Hundreds of letters have gone out since its inception in December 2022, and I look forward to even more growth ahead.

Great, appreciate you sharing that with us. Before we ask you to share more of your insights, can you take a moment to introduce yourself and how you got to where you are today to our readers.
AddPeace Studio began as a quick idea in the car. My best friend was opening her own bookstore in another state, and I wanted to be able to contribute in some way. I called her to see if I could make book-themed stickers for her store, having no idea how to make a sticker or how many bookish stickers already existed in the world. She encouraged me to go for it, and AddPeace Studio was born.
A few months later, the idea came for a handwritten letter subscription, a way to blend my love of letter writing with getting more stickers out into the world, and a few months after that, I began wholesaling my stickers to other bookstores.
AddPeace Studio is more than just stickers (or letters, or calendars, or whatever else I create), it’s a way to celebrate what we have in common. It’s a way to share the love of books, or nature, or grief, or daily humor, to take what makes us human and capture it for a moment in a sticker, in a letter, in art.

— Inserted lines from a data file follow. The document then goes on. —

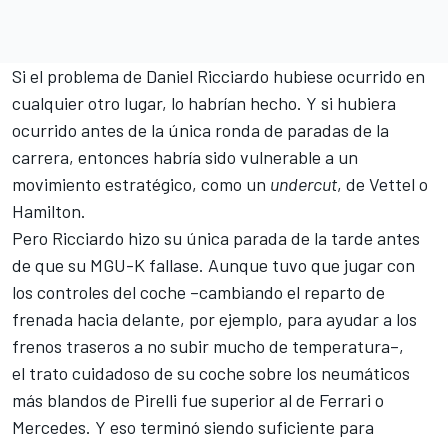
Si el problema de Daniel Ricciardo hubiese ocurrido en
cualquier otro lugar, lo habrían hecho. Y si hubiera
ocurrido antes de la única ronda de paradas de la
carrera, entonces habría sido vulnerable a un
movimiento estratégico, como un
undercut
, de Vettel o
Hamilton.
Pero Ricciardo hizo su única parada de la tarde antes
de que su MGU-K fallase. Aunque tuvo que jugar con
los controles del coche –cambiando el reparto de
frenada hacia delante, por ejemplo, para ayudar a los
frenos traseros a no subir mucho de temperatura–,
el trato cuidadoso de su coche sobre los neumáticos
más blandos de Pirelli fue superior al de Ferrari o
Mercedes. Y eso terminó siendo suficiente para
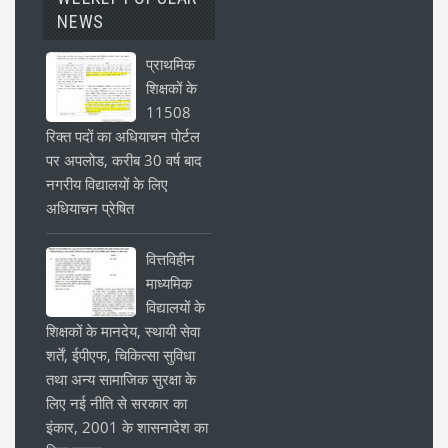
NEWS
प्राथमिक
शिक्षकों के
11508
रिक्त पदों का अधियाचन पोर्टल
पर अपलोड, करीब 30 वर्ष बाद
नगरीय विद्यालयों के लिए
अधियाचन प्रेषित
वित्तविहीन
माध्यमिक
विद्यालयों के
शिक्षकों के मानदेय, स्थायी सेवा
शर्तें, ईपीएफ, चिकित्सा सुविधा
तथा अन्य सामाजिक सुरक्षा के
लिए नई नीति से सरकार का
इंकार, 2001 के शासनादेश का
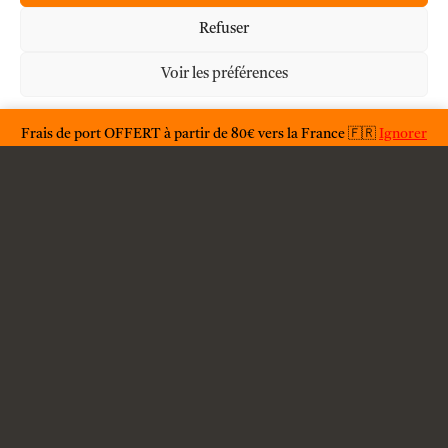
Mon compte
Refuser
Voir les préférences
À propos
Déclaration de confidentialité
Frais de port OFFERT à partir de 80€ vers la France 🇫🇷
Ignorer
F.A.Q.
Condition générales d'utilisations
Conditions générales de vente
Livraison
Contact
Mention légales
Politique de confidentialité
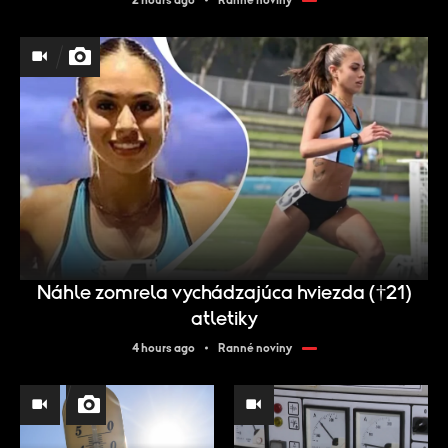
Náhle zomrela vychádzajúca hviezda (†21)
atletiky
4 hours ago
Ranné noviny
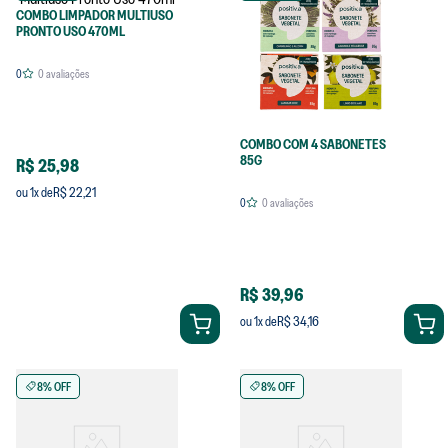
COMBO LIMPADOR MULTIUSO
PRONTO USO 470ML
0
0
avaliações
COMBO COM 4 SABONETES
85G
R$ 25,98
R$ 22,21
ou
1
x de
0
0
avaliações
R$ 39,96
R$ 34,16
ou
1
x de
8% OFF
8% OFF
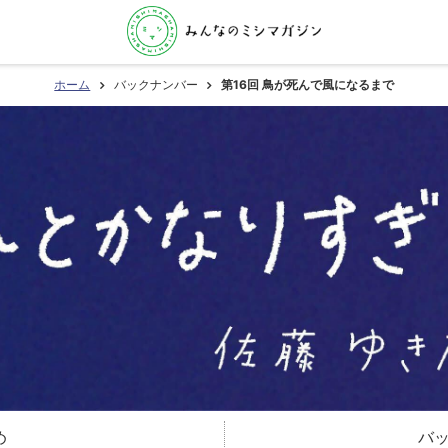
ホーム
バックナンバー
第16回 鳥が死んで風になるまで
め
バ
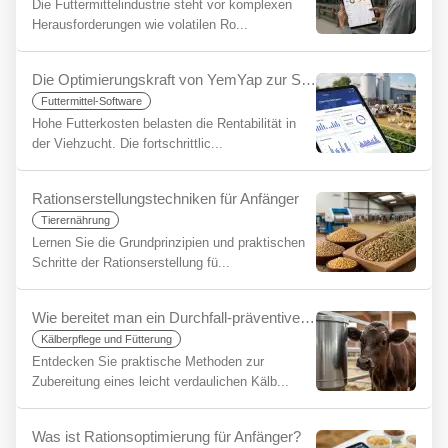
Die Futtermittelindustrie steht vor komplexen
Herausforderungen wie volatilen Ro...
Die Optimierungskraft von YemYap zur Senkung der Futterkosten: Mehr Gewinn mit weniger Input
Futtermittel-Software
Hohe Futterkosten belasten die Rentabilität in
der Viehzucht. Die fortschrittlic...
Rationserstellungstechniken für Anfänger
Tierernährung
Lernen Sie die Grundprinzipien und praktischen
Schritte der Rationserstellung fü...
Wie bereitet man ein Durchfall-präventives Kälberfutter zu? Das Geheimnis eines gesunden Starts
Kälberpflege und Fütterung
Entdecken Sie praktische Methoden zur
Zubereitung eines leicht verdaulichen Kälb...
Was ist Rationsoptimierung für Anfänger?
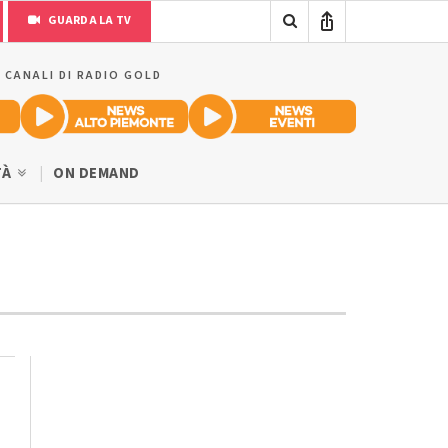
GUARDA LA TV
I CANALI DI RADIO GOLD
TÀ
ON DEMAND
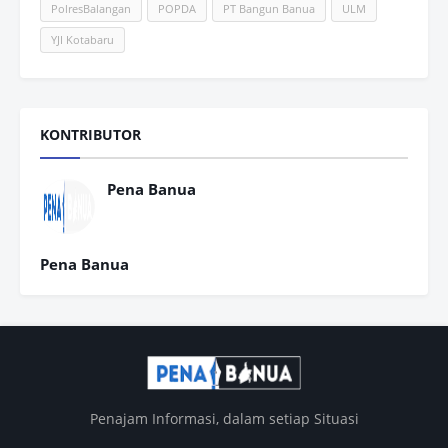
PolresBalangan
POPDA
PT Bangun Banua
ULM
YJI Kotabaru
KONTRIBUTOR
Pena Banua
Pena Banua
Penajam Informasi, dalam setiap Situasi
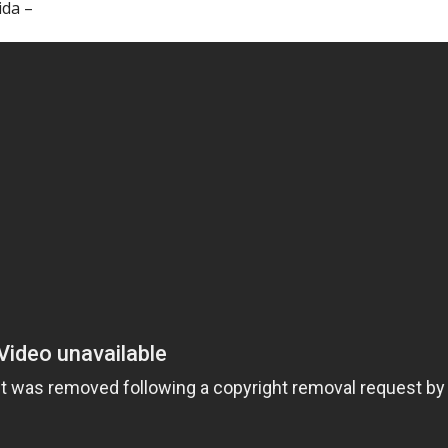
ida –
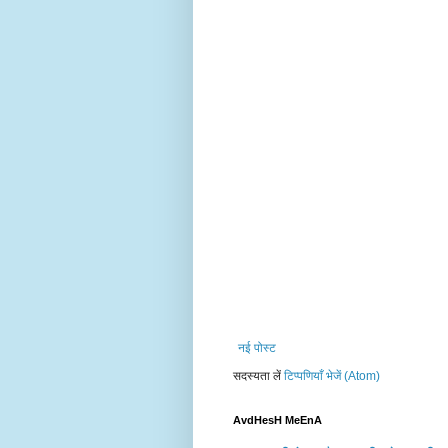
नई पोस्ट
सदस्यता लें
टिप्पणियाँ भेजें (Atom)
AvdHesH MeEnA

My hope for anyone interacting with something I’ve made is that you leave feeling more seen, more loved, more connected, more peace.

What’s a lesson you had to unlearn and what’s the backstory?
I grew up drawing as a kid. I loved art in school, and given a focused project and some direction, I was generally pleased with what I made, but underlying each project or drawing was this feeling of not being good enough, striving for perfection, an unwillingness to push through the messy middle of whatever I was creating. Those things don’t necessarily fade with time and maturity. I think the only thing that frees up your ability to create and call yourself an artist is to take yourself a little less seriously and play a little.
If you wait until what you’ve made is perfect, whatever that means, you’ve lost the momentum of the purpose of your art, to share yourself and your ideas. I think perfectionism is born out of our own fear and self-judgement. When you allow yourself to be a beginner, when you allow yourself to play and experiment, that’s where the magic happens. You slowly begin to realize perfection isn’t a thing, or if it is, it’s not what we really crave. We want what’s real. We want what’s human.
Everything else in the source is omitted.